An interconnected world now faces the reality that the postwar “G” model, long a bastion for Western states, no longer reflects global realities. Strategic positioning has fundamentally changed and so-called ‘variable geometry’ is here to stay. The pressing challenge is to find forms of governance that respect the new
pluralism. Europe’s influence stands to fade unless it learns to wear one face.
From the September 11 terrorist attacks through the near-failure of the December Copenhagen climate summit, the first decade of the new century has so far demonstrated a shortfall in global governance. The need for rules and institutions capable of enforcing them is evident in critical fields such as security, international finance and trade.

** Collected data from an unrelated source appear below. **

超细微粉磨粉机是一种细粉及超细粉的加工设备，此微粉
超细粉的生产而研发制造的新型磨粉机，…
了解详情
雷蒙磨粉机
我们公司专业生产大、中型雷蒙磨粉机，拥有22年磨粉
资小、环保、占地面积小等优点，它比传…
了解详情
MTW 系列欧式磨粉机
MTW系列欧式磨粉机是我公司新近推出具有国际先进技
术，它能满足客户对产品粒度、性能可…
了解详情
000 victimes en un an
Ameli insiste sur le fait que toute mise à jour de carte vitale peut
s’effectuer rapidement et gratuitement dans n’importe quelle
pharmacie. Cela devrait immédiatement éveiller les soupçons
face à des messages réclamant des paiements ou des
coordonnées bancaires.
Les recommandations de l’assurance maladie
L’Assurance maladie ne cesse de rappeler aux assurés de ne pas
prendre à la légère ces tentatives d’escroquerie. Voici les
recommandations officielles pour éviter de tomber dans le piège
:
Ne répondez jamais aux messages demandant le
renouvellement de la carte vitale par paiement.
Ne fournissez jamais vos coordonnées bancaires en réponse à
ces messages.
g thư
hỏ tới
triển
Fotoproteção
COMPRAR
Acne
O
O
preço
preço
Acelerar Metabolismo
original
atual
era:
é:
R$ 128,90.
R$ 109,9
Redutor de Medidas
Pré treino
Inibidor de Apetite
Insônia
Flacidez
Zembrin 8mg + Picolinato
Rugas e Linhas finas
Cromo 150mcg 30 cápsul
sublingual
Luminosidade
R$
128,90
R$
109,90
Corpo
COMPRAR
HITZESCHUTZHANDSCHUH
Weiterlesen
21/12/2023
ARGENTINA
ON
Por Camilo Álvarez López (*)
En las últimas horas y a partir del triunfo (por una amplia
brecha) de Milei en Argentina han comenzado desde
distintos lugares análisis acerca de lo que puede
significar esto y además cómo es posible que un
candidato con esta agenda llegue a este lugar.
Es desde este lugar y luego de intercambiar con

The final documents of recent major summits, while brimming with good intentions, have fallen short in this regard. Some set goals in the near future (2020), others in the mid-term (2050).
But as Renato Ruggiero writes in an accompanying piece, the short-term has already shown a marked failure at the core of “world government.” The world’s existing international institutions are struggling to deal with changes in the global political balance.
Institutions born after World War II and that once looked to the United Nations to establish their center of gravity — at least in terms of keynote decisions — have since been supplanted by new associations and alliances.
The central feature of the new governance has been the systematic introduction of “variable geometry,” including the various “Gs” (G8, G20 and others). These international forums are adapting visibly to the evolution in the global political balance and to international problems.
At the same time, it’s also becoming increasingly clear that summit diplomacy, now lacking in institutional depth, is falling short of its goals. Global financial reform, where the need for innovation is urgent, has become a venue for advanced solutions. The economic crisis and its response demonstrates the need pull out the stops in an effort to create new and effective instruments of multilateral intervention.
Putting order into the “Gs”
The G8 (then numbering six nations) was born in 1975 in Rambouillet, France, with the intention putting the leadership of the world’s major powers in the same room to encourage conversation and debate over major issues. Over time, its annual G8 sessions became increasingly important and the meetings of heads of state were invariably preceded by a plethora of ministerial-level encounters covering a variety of sectors.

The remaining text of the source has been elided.